The town is an ex-Govt. reserve with a sad history of injustice and racism, and a longer history in the memories of the people of trauma inflicted on themselves and their ancestors. Some whole families are now suffering trans-generational post-traumatic stress which has led to substance abuse and social dysfunction.

Our ministry here is basically a ministry of presence and of empowerment through compassion and non-judgmental acceptance of everyone, especially the women and children. Building relationships takes a long time here so each one is a cause for celebration!

I will not use names in this story.

“She was a waif of a child, forced upon the mother who never loved or wanted her.
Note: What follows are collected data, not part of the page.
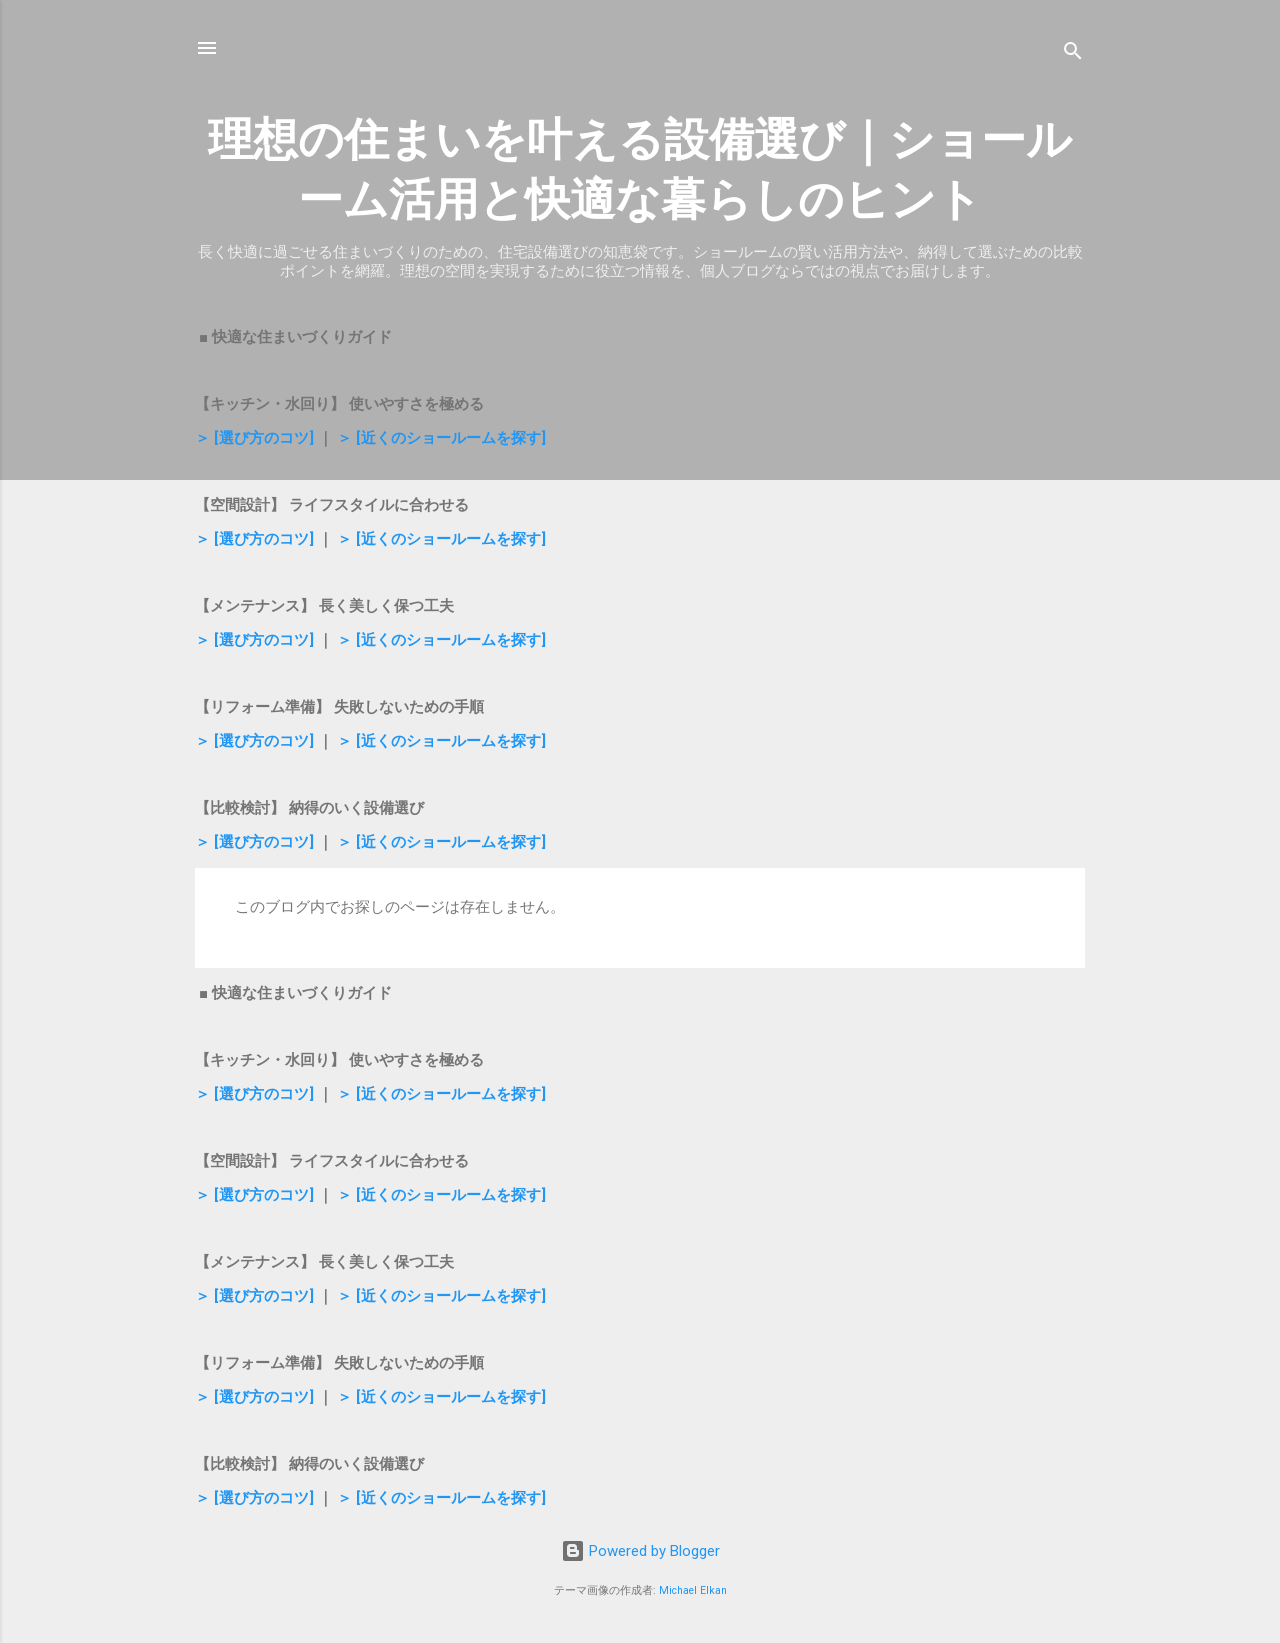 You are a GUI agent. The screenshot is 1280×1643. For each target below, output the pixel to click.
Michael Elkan (693, 1590)
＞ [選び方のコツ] (254, 438)
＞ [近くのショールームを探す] (441, 438)
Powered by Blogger (640, 1551)
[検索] (1073, 54) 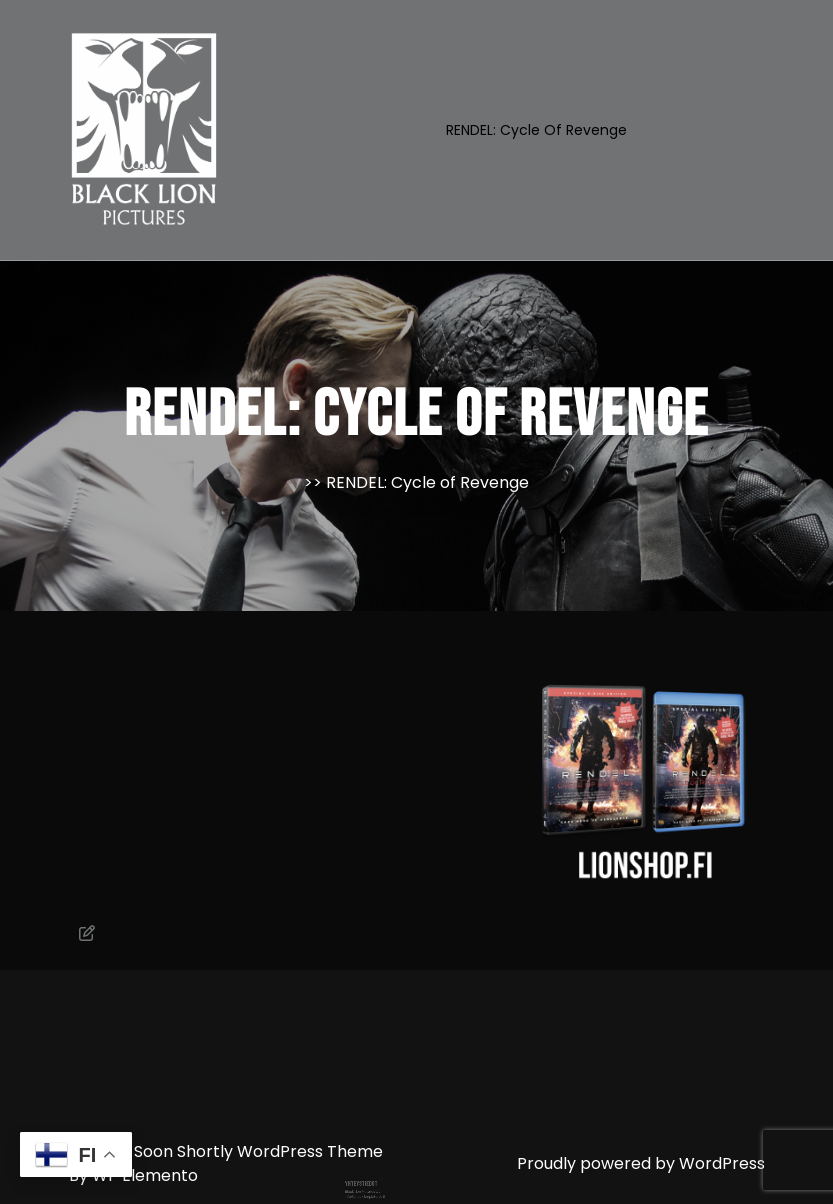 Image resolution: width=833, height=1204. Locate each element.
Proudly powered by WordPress (641, 1163)
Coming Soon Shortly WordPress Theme (226, 1151)
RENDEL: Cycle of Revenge (536, 130) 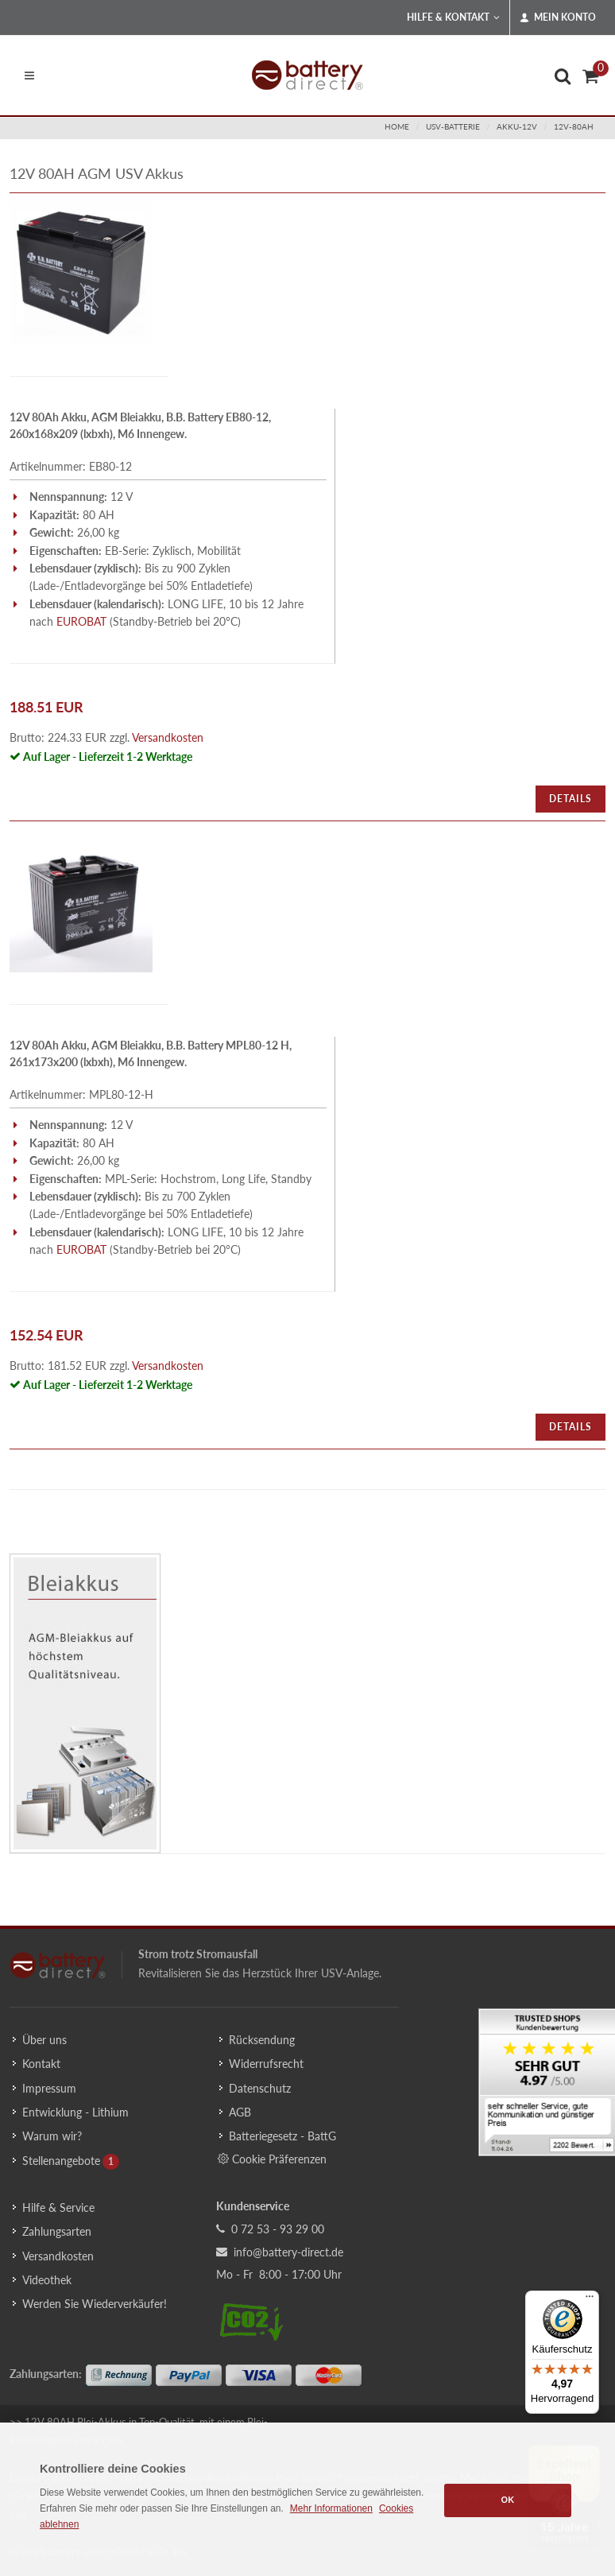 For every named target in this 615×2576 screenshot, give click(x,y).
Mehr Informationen (331, 2508)
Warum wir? (52, 2136)
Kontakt (41, 2063)
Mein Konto (558, 17)
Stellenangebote (61, 2160)
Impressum (49, 2088)
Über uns (44, 2039)
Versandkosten (167, 737)
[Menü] (589, 2300)
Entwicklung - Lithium (75, 2112)
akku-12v (517, 126)
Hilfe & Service (58, 2207)
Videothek (47, 2280)
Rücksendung (262, 2039)
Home (397, 126)
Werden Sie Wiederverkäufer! (94, 2303)
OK (508, 2499)
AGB (240, 2112)
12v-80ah (574, 126)
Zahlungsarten (56, 2231)
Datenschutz (260, 2088)
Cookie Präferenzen (272, 2159)
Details (570, 799)
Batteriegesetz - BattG (282, 2136)
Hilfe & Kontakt (453, 17)
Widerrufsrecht (266, 2063)
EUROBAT (81, 621)
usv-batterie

When Fr.Pat first met her calling in for lollies after school she was eight – a charming , beautiful, quick-witted child and natural leader among the other “kids.“ One day he found the young gang in his storeroom; one boy trying to give another a haircut with the electric drill while a third tipped out a box of nails and a girl demolished a bottle of altar wine. The kids scattered when they saw Fr.Pat, but when he couldn’t stop laughing they returned to help clean up the mess. When he realised she was missing he raced out to the kitchen just in time to see her nipping out the front gate with his biscuits!

She was in and out of trouble over the years and was moved to the Child Shelter just out of town in the bush, but she knew we loved her, and called in whenever she was in town.

In her teens she became addicted to petrol sniffing. One 5 am I heard the church window smash and saw a slight figure in a balaclava. Fr.Pat was already out walking. By the time I got there the church doors were open but no-one was inside. The door to the presbytery from the church was still intact. I saw the figure again outside on the street. There she was, clutching a plastic bottle with petrol in the bottom. The fumes took my breath away! She looked so sad and thin; so lonely and unloved, and so ashamed. As we sat together she agreed to tip out the petrol and listened as I described God’s dream for her…made in His image… so precious.

She returned to Woorabinda recently after some years away and proudly introduced us to her boyfriend, a shy, gentle young man who obviously loved her. She was radiant! She happily told us she was pregnant with a little girl, and that they wanted her “done” (baptised) in our church…

She loves to call in and chat and “story” and laugh about the past. It’s hard to recognise her now from the wild child that she was…

Despite everything, she remembered she was loved – as she was – and that changed everything. Alleluia!”